Ce ne sont pas des hyperdébrouillards, ma chère amie, mais des gens qui
sont restés au bord du chemin, à qui l’on a donné une chance et qui
l’ont prise! Par ailleurs, les émigrés sont souvent doués pour les
langues. Et la mémoire photographique, c’est une capacité commune à
beaucoup de gens à l’époque où les livres étaient rares. Ce don s’est
peu à peu perdu, on n’en a plus besoin. Ce livre est quelque part aussi
un hommage à l’enfance maltraitée. Quand vous vous occupez d’un enfant
perdu, vous voyez qu’à partir d’une chose misérable peut s’épanouir une
rose extraordinaire.
Avez-vous eu des retours d’éventuels descendants?

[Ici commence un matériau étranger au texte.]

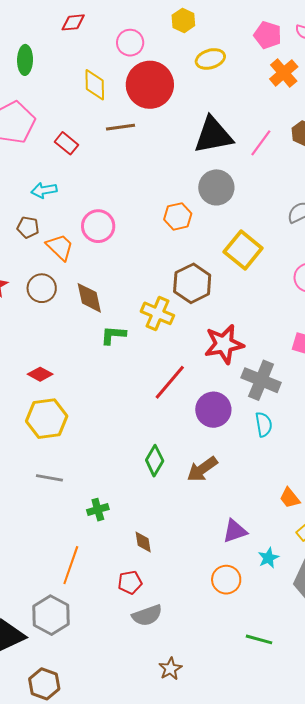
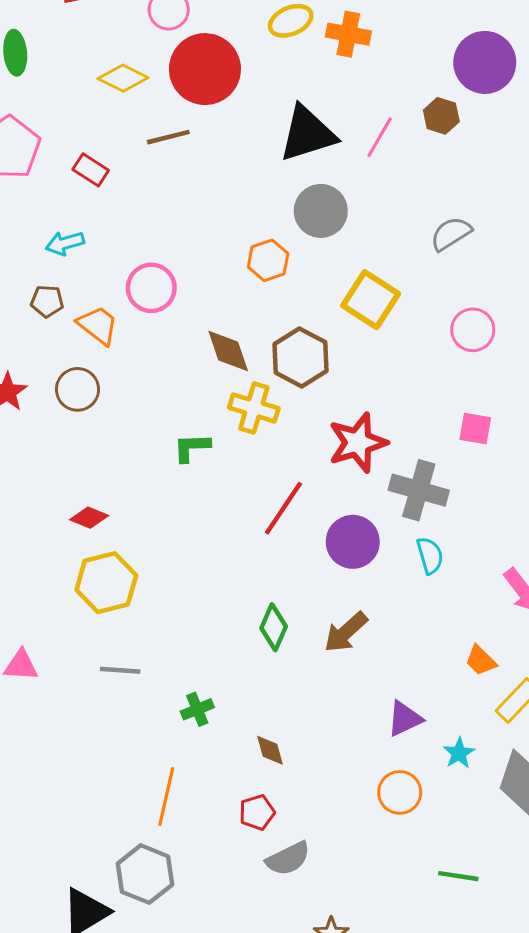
orange cross: (284, 73) -> (348, 34), moved, turned -32
yellow diamond: (95, 85) -> (123, 78), turned -56
brown diamond: (89, 298) -> (228, 351), moved

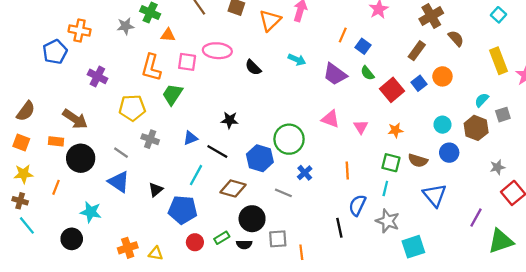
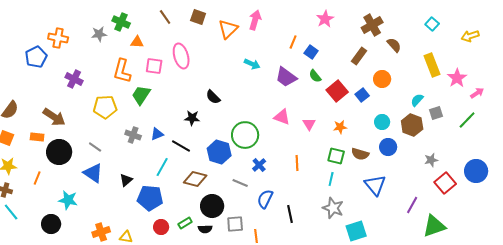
pink ellipse: (217, 51) -> (181, 56), turned 70
black semicircle: (253, 67) -> (213, 97), moved
blue square: (419, 83) -> (362, 95), moved
gray cross: (150, 139) -> (133, 135), moved
blue semicircle: (357, 205) -> (265, 199), moved

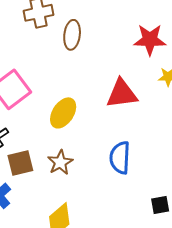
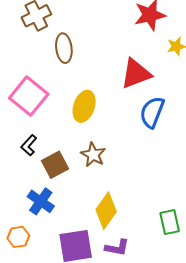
brown ellipse: (72, 35) -> (64, 48), moved
blue semicircle: (120, 158) -> (152, 112), moved, turned 32

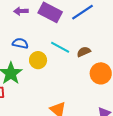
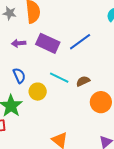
blue semicircle: (20, 43) -> (19, 76), turned 56

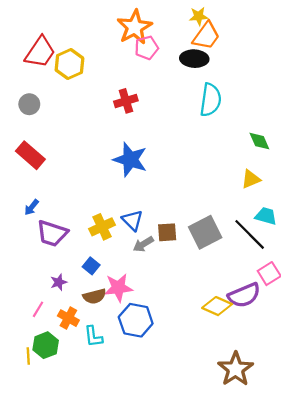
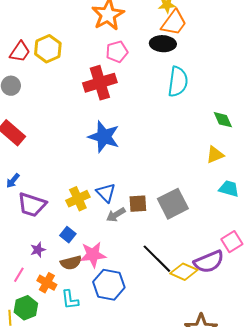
pink pentagon: (147, 48) -> (117, 52), moved
red trapezoid: (40, 52) -> (20, 52), moved, size x0.7
red cross: (126, 101) -> (100, 83), size x1.5
black line: (250, 234) -> (157, 259), moved

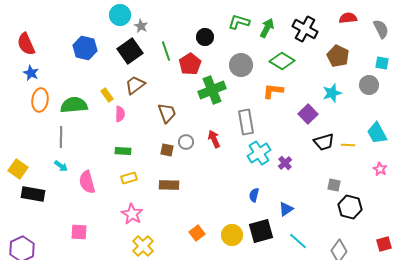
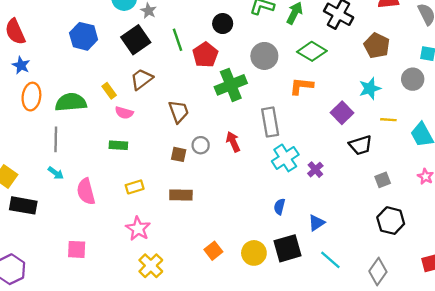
pink semicircle: (120, 114) -> (124, 113), turned 105
yellow line: (348, 145) -> (388, 120), moved
green rectangle: (123, 151) -> (118, 145), moved
gray square: (334, 185) -> (383, 180), moved, turned -32

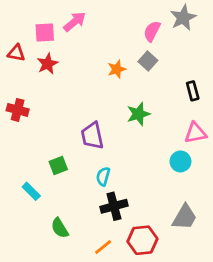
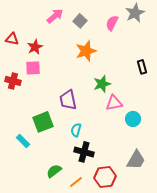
pink square: (45, 33) -> (33, 68), moved
gray square: (148, 61) -> (80, 21), moved
orange star: (117, 69) -> (86, 51), size x1.5
pink triangle: (195, 133) -> (114, 103), moved
green square: (58, 166) -> (43, 122), size x1.5
black cross: (114, 206) -> (84, 152), turned 30
green semicircle: (60, 228) -> (54, 171), moved, turned 84

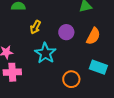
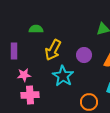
yellow arrow: (35, 27) -> (53, 50), size x1.5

Oui, c’était mon super-cadeau de samedi soir dernier: un homme qui doit
être l’un des arrière-arrière-arrière-petit-fils de Carlo m’a appelée
pour me dire: «On a tout dit de notre ancêtre, mais vous avez tout
compris.» Ce descendant- là a racheté la maison que Carlo Gatti s’était
construite à Marogno {ndlr: sur la route du col de Lukmanier, au
Tessin}, qu’il a restaurée à l’identique: l’intérieur de la maison est
tapissé de peintures à même les murs.
Vous êtes entrée dans la maison de Carlo Gatti au Tessin?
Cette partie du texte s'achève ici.